Extract from the entries below, exactly as given, only the lines from the line containing "[countryCode] (459, 191)" to the line containing "Nutrizione clinica e applicata (300, 1273)", both lines included.
^^^^
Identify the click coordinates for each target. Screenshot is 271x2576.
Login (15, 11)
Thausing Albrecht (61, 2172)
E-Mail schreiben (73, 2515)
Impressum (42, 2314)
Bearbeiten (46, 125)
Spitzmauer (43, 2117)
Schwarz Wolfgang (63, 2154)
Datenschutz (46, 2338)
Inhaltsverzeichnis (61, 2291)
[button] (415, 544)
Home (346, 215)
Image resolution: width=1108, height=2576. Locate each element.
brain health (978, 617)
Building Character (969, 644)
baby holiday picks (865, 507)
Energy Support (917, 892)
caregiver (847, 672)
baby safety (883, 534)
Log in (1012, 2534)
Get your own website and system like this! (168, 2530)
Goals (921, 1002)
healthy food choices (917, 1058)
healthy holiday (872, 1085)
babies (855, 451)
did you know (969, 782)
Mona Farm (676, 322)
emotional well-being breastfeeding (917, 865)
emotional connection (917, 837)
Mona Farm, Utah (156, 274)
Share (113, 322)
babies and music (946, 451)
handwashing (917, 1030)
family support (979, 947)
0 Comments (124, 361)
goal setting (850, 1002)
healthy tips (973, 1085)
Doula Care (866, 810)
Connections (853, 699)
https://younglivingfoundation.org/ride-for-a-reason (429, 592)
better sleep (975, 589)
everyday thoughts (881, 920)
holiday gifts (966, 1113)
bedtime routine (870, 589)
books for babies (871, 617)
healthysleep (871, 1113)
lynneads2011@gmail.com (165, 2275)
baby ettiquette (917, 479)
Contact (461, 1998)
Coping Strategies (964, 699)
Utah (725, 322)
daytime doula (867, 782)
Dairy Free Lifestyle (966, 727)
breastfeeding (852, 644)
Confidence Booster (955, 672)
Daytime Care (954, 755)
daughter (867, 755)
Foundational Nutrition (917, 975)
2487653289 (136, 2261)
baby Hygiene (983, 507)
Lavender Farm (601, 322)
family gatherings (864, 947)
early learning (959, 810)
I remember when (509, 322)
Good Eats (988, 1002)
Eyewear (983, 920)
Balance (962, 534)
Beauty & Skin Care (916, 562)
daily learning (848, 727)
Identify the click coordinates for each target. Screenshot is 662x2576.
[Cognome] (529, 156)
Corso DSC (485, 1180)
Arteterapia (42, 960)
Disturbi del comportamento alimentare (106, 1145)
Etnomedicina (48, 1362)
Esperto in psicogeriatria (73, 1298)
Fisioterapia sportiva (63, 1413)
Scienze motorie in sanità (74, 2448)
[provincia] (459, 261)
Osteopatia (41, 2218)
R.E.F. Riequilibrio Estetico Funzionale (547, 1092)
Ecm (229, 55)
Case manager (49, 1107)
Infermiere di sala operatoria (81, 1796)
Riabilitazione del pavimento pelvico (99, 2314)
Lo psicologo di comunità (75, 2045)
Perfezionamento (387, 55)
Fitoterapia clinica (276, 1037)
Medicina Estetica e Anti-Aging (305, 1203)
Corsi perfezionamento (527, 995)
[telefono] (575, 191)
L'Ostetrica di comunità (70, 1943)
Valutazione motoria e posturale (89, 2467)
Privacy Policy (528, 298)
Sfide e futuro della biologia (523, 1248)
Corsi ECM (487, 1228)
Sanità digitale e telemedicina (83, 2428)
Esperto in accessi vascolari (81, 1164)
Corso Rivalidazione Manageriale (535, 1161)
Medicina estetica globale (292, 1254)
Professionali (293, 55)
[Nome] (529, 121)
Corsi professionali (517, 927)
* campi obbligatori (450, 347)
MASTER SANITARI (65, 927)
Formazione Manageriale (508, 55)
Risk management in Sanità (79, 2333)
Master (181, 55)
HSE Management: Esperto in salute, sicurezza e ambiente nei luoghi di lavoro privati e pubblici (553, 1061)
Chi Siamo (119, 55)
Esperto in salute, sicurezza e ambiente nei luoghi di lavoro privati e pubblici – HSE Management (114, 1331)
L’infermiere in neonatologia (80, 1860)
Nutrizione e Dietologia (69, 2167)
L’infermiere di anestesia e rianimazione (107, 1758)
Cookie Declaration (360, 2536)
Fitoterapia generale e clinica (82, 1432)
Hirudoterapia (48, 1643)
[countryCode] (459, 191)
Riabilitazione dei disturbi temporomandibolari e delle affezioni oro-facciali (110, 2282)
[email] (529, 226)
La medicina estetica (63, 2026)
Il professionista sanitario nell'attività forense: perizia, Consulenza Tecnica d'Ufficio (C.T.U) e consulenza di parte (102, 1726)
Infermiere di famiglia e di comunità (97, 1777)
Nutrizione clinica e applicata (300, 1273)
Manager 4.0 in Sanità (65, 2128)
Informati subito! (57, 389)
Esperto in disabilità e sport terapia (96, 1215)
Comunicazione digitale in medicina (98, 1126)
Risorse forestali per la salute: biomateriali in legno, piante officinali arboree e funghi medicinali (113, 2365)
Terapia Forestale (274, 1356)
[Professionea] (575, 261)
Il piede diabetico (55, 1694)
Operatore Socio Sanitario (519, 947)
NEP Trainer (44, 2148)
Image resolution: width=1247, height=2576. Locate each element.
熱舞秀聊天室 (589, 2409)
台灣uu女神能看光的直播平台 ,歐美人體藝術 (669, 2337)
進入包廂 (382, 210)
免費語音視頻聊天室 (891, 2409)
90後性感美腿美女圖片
^^^^
SOLUTION TO THIS PROBLEM:
[countryCode] (459, 191)
Riabilitazione dei disturbi temporomandibolari e delle affezioni oro-facciali (110, 2282)
[email] (529, 226)
La medicina estetica (63, 2026)
Il professionista sanitario nell'attività forense: perizia, Consulenza Tecnica d'Ufficio (C.T.U) e consulenza di parte (102, 1726)
Infermiere di famiglia e di comunità (97, 1777)
Nutrizione clinica e applicata (300, 1273)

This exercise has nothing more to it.